Non, il n’y a pas eu de revalorisation des pensions Agirc-Arrco au 1er décembre 2025. La revalorisation éventuelle intervient une fois par an, à la date du 1er novembre.
Non. Le 17 octobre 2025, les partenaires sociaux n’ont pas trouvé d’accord sur la hausse annuelle des pensions Agirc-Arrco. Selon l’accord national interprofessionnel d’octobre 2023, le taux de revalorisation devait, en théorie, suivre l’évolution des prix à la consommation hors tabac, diminuée de 0,4 point. En 2025, l’inflation anticipée par l’Insee est d’environ 1 %, ce qui aurait conduit à une hausse théorique d’environ 0,6 %. Mais le blocage entre syndicats et organisations patronales a finalement abouti à un gel des pensions au 1er novembre 2025.

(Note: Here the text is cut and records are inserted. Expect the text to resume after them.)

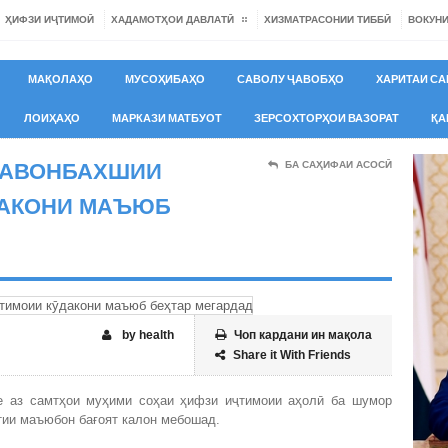
ҲИФЗИ ИҶТИМОӢ
ХАДАМОТҲОИ ДАВЛАТӢ
ХИЗМАТРАСОНИИ ТИББӢ
ВОКУН
МАҚОЛАҲО
МУСОҲИБАҲО
САВОЛУ ҶАВОБҲО
ХАРИТАИ СА
ЛОИҲАҲО
МАРКАЗИ МАТБУОТ
ЗЕРСОХТОРҲОИ ВАЗОРАТ
ҚА
 ТАВОНБАХШИИ
БА САҲИФАИ АСОСӢ
ДАКОНИ МАЪЮБ
by health
Чоп кардани ин мақола
Share it With Friends
е аз самтҳои муҳими соҳаи ҳифзи иҷтимоии аҳолӣ ба шумор
тии маъюбон бағоят калон мебошад.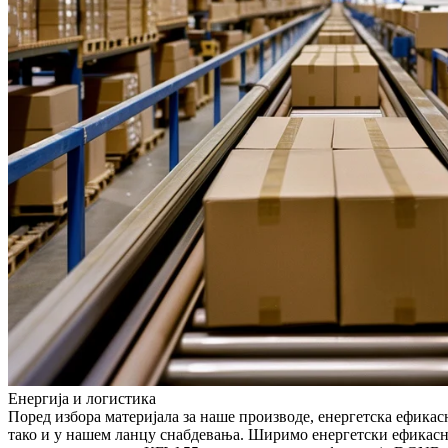
Енергија и логистика
Поред избора материјала за наше производе, енергетска ефикас
тако и у нашем ланцу снабдевања. Ширимо енергетски ефикасну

Le 17 octobre 2025, le conseil d’administration de l’Agirc-Arrco n’est pas parvenu à trouver un accord sur la hausse annuelle des pensions. Les organisations syndicales défendaient une augmentation d’au moins 0,6 %, voire jusqu’à 1 %, pour compenser l’inflation, tandis que les représentants du patronat refusaient de dépasser 0,2 %. Faute de compromis, la revalorisation n’a pas été décidée et la hausse des pensions Agirc-Arrco au 1er novembre 2025 est donc de… 0 %.

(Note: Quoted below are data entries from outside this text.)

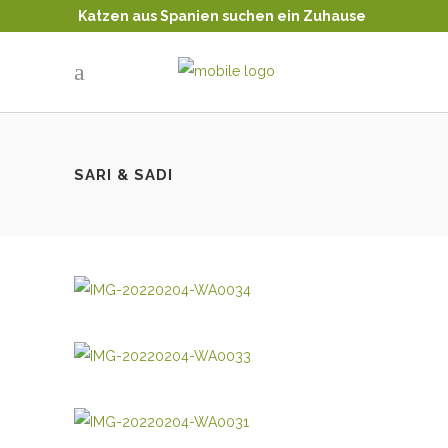
Katzen aus Spanien suchen ein Zuhause
Tierschutz - Katzenvermittlung
SARI & SADI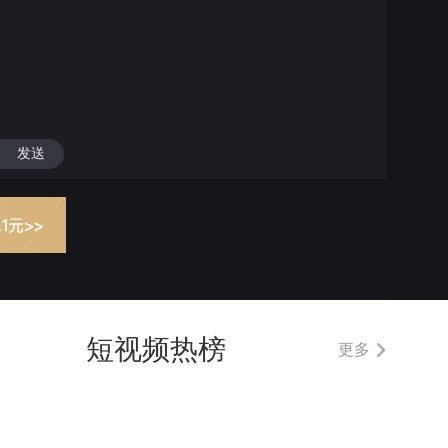
发送
短视频热榜
更多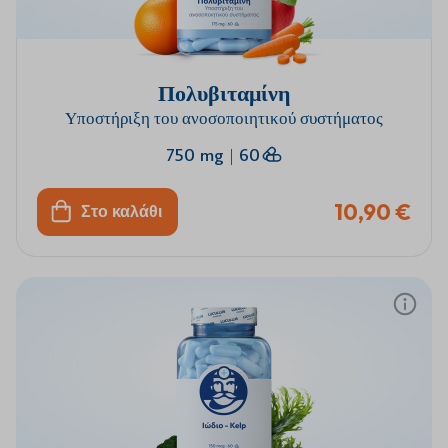
Πολυβιταμίνη
Υποστήριξη του ανοσοποιητικού συστήματος
750 mg
|
60
10,90 €
Στο καλάθι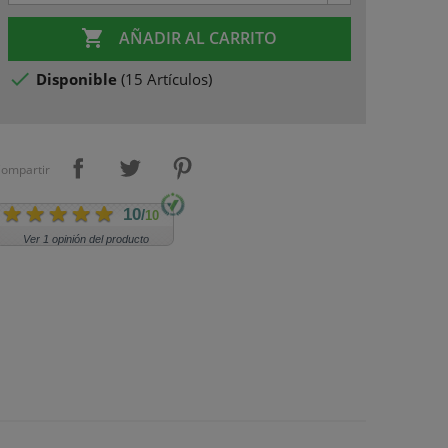

AÑADIR AL CARRITO

Disponible
(
15 Artículos
)
ompartir
10
/
10
Ver 1 opinión del producto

Pourtant, les finances du régime sont solides : l’Agirc-Arrco affiche un résultat positif en 2024 et des réserves d’environ 85 milliards d’euros, soit plus de 10 mois de pensions versées, alors que la “règle d’or” impose un plancher d’environ 6 mois. Aux yeux des syndicats, cette situation financière permettait donc une hausse des pensions sans fragiliser les réserves.
Le gel des pensions de base faisait également partie du projet de loi de financement de la Sécurité sociale (PLFSS 2026), dans un contexte de réduction du déficit public et d’endettement supérieur à 3 000 milliards d’euros.

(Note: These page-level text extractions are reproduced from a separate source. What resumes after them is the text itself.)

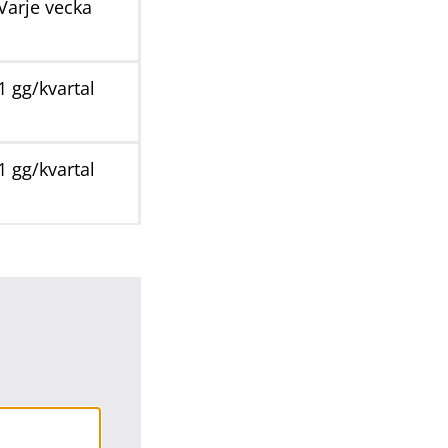
Varje vecka
1 gg/kvartal
1 gg/kvartal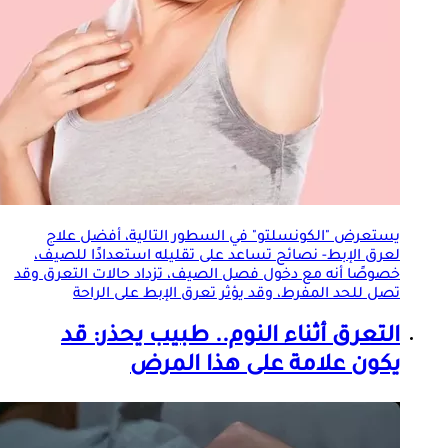
يستعرض "الكونسلتو" في السطور التالية، أفضل علاج
لعرق الإبط- نصائح تساعد على تقليله استعدادًا للصيف،
خصوصًا أنه مع دخول فصل الصيف، تزداد حالات
التعرق
وقد
تصل للحد المفرط، وقد يؤثر تعرق الإبط على الراحة
التعرق
أثناء النوم.. طبيب يحذر: قد
يكون علامة على هذا المرض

Par ailleurs, le Premier ministre Sébastien Lecornu a annoncé, dans son discours de politique générale, la suspension de la réforme des retraites de 2023 jusqu’à l’élection présidentielle. Cette décision augmente l’incertitude pour les régimes de retraite, dont l’Agirc-Arrco, certains départs anticipés pouvant entraîner davantage de dépenses à court terme.
Avec l’inflation annoncée, ce n’est pas une surprise de vous annoncer que ce gel des pensions va faire baisser le pouvoir d’achat des retraités concernés.
Selon les calculs de Notre Temps, pour une pension totale de 1 400 euros, la perte du pouvoir d’achat atteindra environ 11 euros par mois, soit près de 136 euros sur l’année. Un retraité touchant 2 300 euros perdra 17 euros, 21 euros de perdu pour une pension de 2 800 euros. Enfin, pour une pension plus élevée de 4 000 euros, la perte va se situer à 28 euros par mois. Ces montants prennent en compte à la fois le gel des retraites de base et celui des pensions Agirc-Arrco.
Ces dernières années, les pensions de retraite complémentaires Agirc-Arrco ont été revalorisées comme suit :
La hausse pour 2025 aurait pu se situer entre 0,2 % et 1 %, selon l’application de la règle prévue par l’accord d’octobre 2023. La prochaine revalorisation éventuelle des pensions Agirc-Arrco interviendra au 1er novembre 2026, date à laquelle les partenaires sociaux seront à nouveau appelés à se prononcer. Encore un an d’attente.
En attendant, la valeur d’achat du point Agirc-Arrco reste inchangée au 1er janvier 2026. Cela signifie que les salariés du privé continueront d’acquérir le même nombre de points pour une cotisation identique.